We welcome the report ‘Sexual Harassment and Abuse of Female Students and Staff – A Serious Problem in Education’ from the Women and Equalities Committee published today (5.7.2023) and the recommendations that schools and colleges should be funded to end the sexual harassment of girls and young women. However, unless the government can provide funding for single sex toilet facilities, in schools that do not have them, or order these schools to change their policies to provide these facilities, we fear that such sexual harassment will continue. We are aware that the Prime Minister has been sent a letter from 5 girls who do not have access to single sex toilet facilities or single sex changing rooms in their schools and that this is a real problem for many girls who are in schools where such facilities are not available. In this situation sexual harassment of girls is likely to continue.

Further, we understand that you have been sent an open letter from 2 teenage girls aged 14 about the teaching of gender identity doctrine as fact in their schools, and the failure of teaching staff to recognize or allow any critique from students who do not agree with these facts. These girls have indicated that they are too afraid to speak out about this, as when it has happened, they are bullied and ostracized by other students and been reprimanded for referring to biological sex. 

The impact on primary schools

We think it is important to address the impact of teaching gender identity doctrine in primary schools and early years education, in regard to safeguarding. This is outlined in a Spectator article by Joanna Williams (https://www.spectator.co.uk/article/the-truth-about-trans-teaching-in-schools/ Many schools tell year 4 children aged 7/8 that they must understand different ‘genders,’ as well as various different sexual practices such as what ‘pansexual’ means. The article points out that girls in particular are negatively impacted by the sexist teaching of gender identity ideology and confusingly, get defined as ‘transgender’ if they do not conform to sexist stereotypes.

Ignoring guidance

You will probably be aware that the DFE issued non-statutory planning guidance to schools on the teaching of LGBT issues as part of the new Sex and Relationships curriculum in 2020.  However, most of this guidance has been ignored by many schools. Two important issues apply in this regard.
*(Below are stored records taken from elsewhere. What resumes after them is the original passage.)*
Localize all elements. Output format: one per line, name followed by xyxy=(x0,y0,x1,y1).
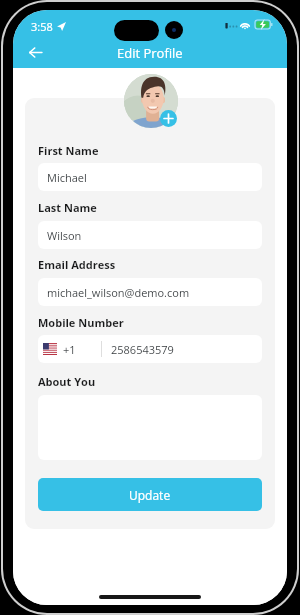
button[interactable]: Update xyxy=(38,478,262,511)
staticText: 2586543579 xyxy=(111,342,174,357)
button[interactable]: Change profile photo xyxy=(160,110,177,127)
button[interactable]: +1 xyxy=(38,335,262,363)
button[interactable]: Wilson xyxy=(38,221,262,249)
staticText: 3:58 xyxy=(31,19,53,34)
staticText: Update xyxy=(129,487,171,503)
staticText: Edit Profile xyxy=(117,44,183,62)
button[interactable]: Back xyxy=(20,37,50,67)
staticText: Mobile Number xyxy=(38,315,124,330)
staticText: Michael xyxy=(47,170,87,185)
staticText: About You xyxy=(38,374,96,389)
staticText: Last Name xyxy=(38,200,97,215)
staticText: Email Address xyxy=(38,257,116,272)
button[interactable]: Michael xyxy=(38,163,262,191)
button[interactable]: Profile photo xyxy=(124,74,178,128)
staticText: +1 xyxy=(63,342,76,357)
staticText: First Name xyxy=(38,143,99,158)
staticText: michael_wilson@demo.com xyxy=(47,285,190,300)
staticText: Wilson xyxy=(47,228,82,243)
button[interactable]: michael_wilson@demo.com xyxy=(38,278,262,306)
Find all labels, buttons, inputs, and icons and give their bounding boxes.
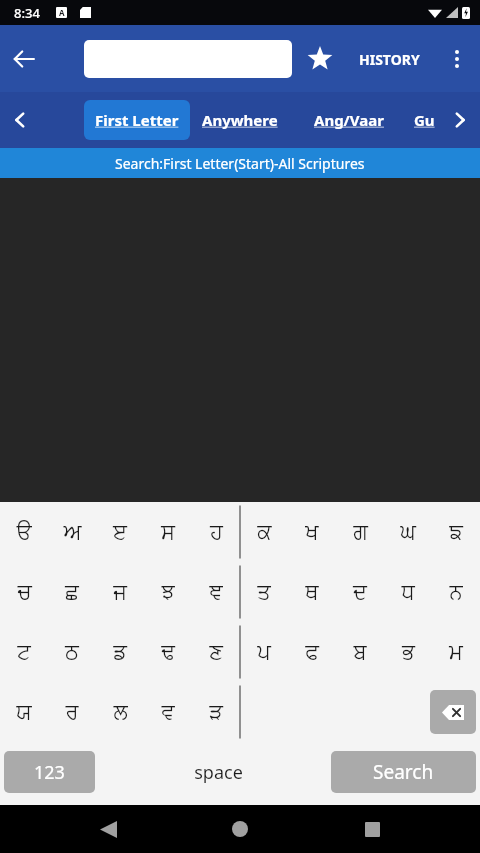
button[interactable]: ੲ: [96, 502, 144, 562]
button[interactable]: ਡ: [96, 622, 144, 682]
staticText: HISTORY: [359, 50, 420, 69]
button[interactable]: [84, 40, 292, 78]
button[interactable]: HISTORY: [344, 35, 434, 83]
button[interactable]: Previous tabs: [0, 100, 40, 140]
staticText: ਜ: [113, 582, 127, 603]
staticText: space: [194, 760, 243, 785]
button: [384, 682, 432, 742]
staticText: ਨ: [449, 582, 463, 603]
staticText: ਕ: [257, 522, 272, 543]
button[interactable]: ਪ: [240, 622, 288, 682]
staticText: ਹ: [210, 522, 223, 543]
button[interactable]: More options: [434, 36, 480, 82]
button[interactable]: ਥ: [288, 562, 336, 622]
staticText: Ang/Vaar: [314, 110, 384, 130]
button[interactable]: ਢ: [144, 622, 192, 682]
staticText: ਦ: [353, 582, 367, 603]
button[interactable]: ਖ: [288, 502, 336, 562]
button[interactable]: ਤ: [240, 562, 288, 622]
button[interactable]: 123: [4, 751, 95, 793]
button[interactable]: ਗ: [336, 502, 384, 562]
button[interactable]: ੜ: [192, 682, 240, 742]
button[interactable]: Search:First Letter(Start)-All Scripture…: [0, 148, 480, 178]
button[interactable]: ੳ: [0, 502, 48, 562]
button[interactable]: Search: [331, 751, 476, 793]
button: [240, 682, 288, 742]
button[interactable]: ਹ: [192, 502, 240, 562]
staticText: ਞ: [209, 582, 223, 603]
button[interactable]: ਘ: [384, 502, 432, 562]
button[interactable]: ਮ: [432, 622, 480, 682]
staticText: Search: [373, 759, 434, 785]
button[interactable]: ਰ: [48, 682, 96, 742]
button[interactable]: Favorites: [298, 37, 342, 81]
staticText: ਖ: [305, 522, 319, 543]
button[interactable]: ਬ: [336, 622, 384, 682]
staticText: A: [59, 7, 65, 18]
staticText: ਰ: [65, 702, 79, 723]
button[interactable]: ਭ: [384, 622, 432, 682]
button[interactable]: Anywhere: [190, 100, 290, 140]
button[interactable]: ਣ: [192, 622, 240, 682]
button[interactable]: ਟ: [0, 622, 48, 682]
button[interactable]: ਧ: [384, 562, 432, 622]
staticText: ਸ: [161, 522, 175, 543]
staticText: ਣ: [209, 642, 223, 663]
staticText: ਪ: [257, 642, 271, 663]
staticText: ੲ: [113, 522, 127, 543]
staticText: 8:34: [14, 4, 40, 22]
button[interactable]: space: [118, 748, 318, 796]
staticText: ਤ: [257, 582, 271, 603]
button[interactable]: ਯ: [0, 682, 48, 742]
button[interactable]: ਸ: [144, 502, 192, 562]
staticText: ਟ: [17, 642, 31, 663]
button[interactable]: ਞ: [192, 562, 240, 622]
button[interactable]: ਵ: [144, 682, 192, 742]
staticText: ਡ: [113, 642, 127, 663]
staticText: ੜ: [209, 702, 223, 723]
button[interactable]: Back: [0, 35, 48, 83]
staticText: Gu: [414, 110, 435, 130]
staticText: First Letter: [95, 110, 179, 130]
button[interactable]: Ang/Vaar: [302, 100, 396, 140]
button[interactable]: ਙ: [432, 502, 480, 562]
button[interactable]: Backspace: [430, 690, 476, 734]
button[interactable]: First Letter: [84, 100, 190, 140]
button[interactable]: ਝ: [144, 562, 192, 622]
staticText: ਭ: [402, 642, 415, 663]
staticText: ਛ: [65, 582, 79, 603]
staticText: Search:First Letter(Start)-All Scripture…: [115, 154, 365, 173]
button[interactable]: ਚ: [0, 562, 48, 622]
button[interactable]: Back: [84, 805, 132, 853]
staticText: Anywhere: [202, 110, 278, 130]
staticText: ਘ: [400, 522, 416, 543]
button[interactable]: Next tabs: [440, 100, 480, 140]
button[interactable]: ਨ: [432, 562, 480, 622]
staticText: ਬ: [353, 642, 367, 663]
staticText: ਫ: [305, 642, 319, 663]
button[interactable]: ਛ: [48, 562, 96, 622]
staticText: ਙ: [449, 522, 463, 543]
button[interactable]: ਜ: [96, 562, 144, 622]
staticText: ਗ: [353, 522, 368, 543]
button[interactable]: ਕ: [240, 502, 288, 562]
button[interactable]: ਲ: [96, 682, 144, 742]
button[interactable]: ਦ: [336, 562, 384, 622]
button[interactable]: ਠ: [48, 622, 96, 682]
staticText: 123: [34, 760, 65, 785]
staticText: ਅ: [63, 522, 82, 543]
staticText: ਮ: [449, 642, 463, 663]
staticText: ਧ: [401, 582, 415, 603]
staticText: ਚ: [17, 582, 32, 603]
button[interactable]: Home: [216, 805, 264, 853]
staticText: ਠ: [65, 642, 79, 663]
button[interactable]: ਫ: [288, 622, 336, 682]
button[interactable]: ਅ: [48, 502, 96, 562]
staticText: ਥ: [305, 582, 319, 603]
button[interactable]: Gu: [414, 100, 435, 140]
staticText: ਝ: [161, 582, 175, 603]
button[interactable]: Recent apps: [348, 805, 396, 853]
staticText: ਯ: [16, 702, 32, 723]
Firstly, when teaching topics involving gender and biological sex the guidance states that schools “should not reinforce harmful stereotypes, for instance by suggesting that children might be a different gender based on their personality and interests or the clothes they prefer to wear. Resources used in teaching about this topic must be age-appropriate and evidence -based”

Secondly, schools should not work with companies that produce materials “which suggest that non-conformity to gender stereotypes should be seen as synonymous with having a different gender identity.”

Clearly, this advice has not been followed in several schools and in our own view this illustrates why gender identity doctrine should no longer be taught as it prevents schools from keeping children safe.  Moreover, ‘gender identity’ itself is not a protected characteristic in the Equality Act 2010. Its promotion ignores other protected characteristics such as sex, sexual orientation and disability. 

The protected characteristic of ‘gender reassignment’ applies to adults only, as children are not allowed to apply for a gender recognition certificate.

We hope you will take account of our concerns in giving advice to teachers on this important issue.

Yours sincerely

Dr Lynne Harne, on behalf of the Lesbian Rights Alliance.